Diagnosis of the anomalies of IVC may have significant clinical implications, especially during retroperitoneal surgery or in the treatment of thromboembolic diseases (5-7). The majority of abnormal IVCs are clinically asymptomatic and only recognized incidentally during radiologic investigations performed for other reasons or during surgeries on the aorta or retroperitoneal structures or during postmortem examinations. In our literature review, we found only three cases of the anomalies of the IVC presenting as NCS. Ulusan et al. (5) first described data on an 80-year-old woman, who had a liver metastatic adenocarcinoma, and was incidentally found to have the anomaly of the LIVC. The authors believed that the compression of the LIVC between the aorta and superior mesenteric artery was responsible for her hematuria, a symptom of NCS. Since then, two other cases have been reported (4, 6). Regardless of the various causes of NCS, an outlet obstruction of the LRV is the outcome of NCS. Its typical symptoms, such as hematuria, left flank and abdominal pain, and varicoceles, are closely related to a backward venous renal hypertension due to the outflow impairment of the LRV and the development of compensating collateral circulation. In our present case, the aberrant vessels of the IVC resulted in two potential entrapments of the renal vein: 1) the pathway where the L-IVC drains into the R-IVC between the aorta and vertebra indirectly causing the hypertension of the LRV and 2) the location where the RRV runs to the L-IVC retroaortically. Theoretically, these abnormalities can result in the occurrence of NCS. The data obtained by sonography revealed that the ratios of the diameter and of the peak velocity in RRV between the dilated portion and the stenotic portion were 4.4 and 3.4, respectively, whereas those between the dilated segment of LRV and the narrowest segment of L-IVC were 6.2 and 5.5, respectively. CT angiography also demonstrated the existence of obvious dilatation of LRV, which we believed to be the main factor of the occurrence of the hematuria. In addition, the distension of the LRV and tortuously paravertebral collateral veins in the right lumbar region could explain the patient's feeling of a continuous dull lumbago for a long time.

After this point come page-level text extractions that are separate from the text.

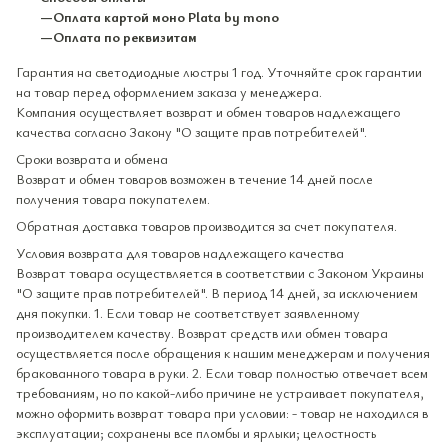
—Оплата картой моно Plata by mono
—Оплата по реквизитам
Гарантия на светодиодные люстры 1 год. Уточняйте срок гарантии
на товар перед оформлением заказа у менеджера.
Компания осуществляет возврат и обмен товаров надлежащего
качества согласно Закону "О защите прав потребителей".
Сроки возврата и обмена
Возврат и обмен товаров возможен в течение 14 дней после
получения товара покупателем.
Обратная доставка товаров производится за счет покупателя.
Условия возврата для товаров надлежащего качества
Возврат товара осуществляется в соответствии с Законом Украины
"О защите прав потребителей". В период 14 дней, за исключением
дня покупки. 1. Если товар не соответствует заявленному
производителем качеству. Возврат средств или обмен товара
осуществляется после обращения к нашим менеджерам и получения
бракованного товара в руки. 2. Если товар полностью отвечает всем
требованиям, но по какой-либо причине не устраивает покупателя,
можно оформить возврат товара при условии: - товар не находился в
эксплуатации; сохранены все пломбы и ярлыки; целостность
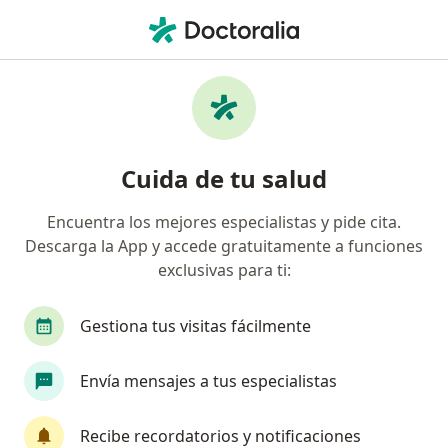
Men
Ovarios Poliquísticos • Chihuahua, Chihuahua
Filtros
• 1
Seguro
Mapa
Especialistas en Ovarios poliquísticos en
Cuida de tu salud
Chihuahua
Encuentra los mejores especialistas y pide cita.
Descarga la App y accede gratuitamente a funciones
¿Qué especialidad estás buscando?
exclusivas para ti:
Ginecólogo
Ginecólogo Oncólogo
Alergól
Gestiona tus visitas fácilmente
Envía mensajes a tus especialistas
Recibe recordatorios y notificaciones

Clinically, the diagnosis of NCS is based on the assessment of the pathologic anatomy and physiology (8). The newer imaging modalities such as CTA and magnetic resonance angiography have powerful abilities in providing accurate, three-dimensional reconstructive images in any desired plane and allowing better identification of these anomalies. Spectral Doppler ultrasound can give more details of the hemodynamics of the LRV at the site of compression. The case we presented here was first diagnosed by color Doppler ultrasound and then identified by CTA scanning with a high-quality delineated picture of the anomaly of the IVC. The dilated LRV as well as the L-IVC draining into the R-IVC in our patient were clearly visualized by CT and color Doppler ultrasound. Kim's study showed that the cutoff values for NCS as the ratios of both antero-posterior diameter and peak velocity between the distended and narrowed segments of the LRV are greater than 5, with sensitivity of 69%, 80% and specificity of 89%, 94%, respectively. But when combined with the cutoff value of more than 5 of the ratio of the antero-posterior diameter and the ratio of peak velocities divided by 2, the sensitivity and the specificity can be elevated to 90% and 100%, respectively (9). In our case, both the diameter ratio and the peak velocity ratio between the dilated segment of LRV and the narrowest segment of L-IVC were greater than 5 with a combined value of 5.9. Moreover, the morphology of urinary red cells is less than 75%, which is thought to be non-specific in nature (10). In review of our patient's typical history and clinical and radiologic findings, the diagnosis was most likely posterior NCS associated with complicated malformation of the LIVC.

In conclusion, a congenital anomaly of the IVC, although rare, may be one of the contributing factors for the development of NCS. With the aid of ultrasonography and the newer cross-sectional imaging modalities, variant venous anatomy should be identified and its clinical significance, which had not been mentioned in previous reports, should be evaluated thoroughly.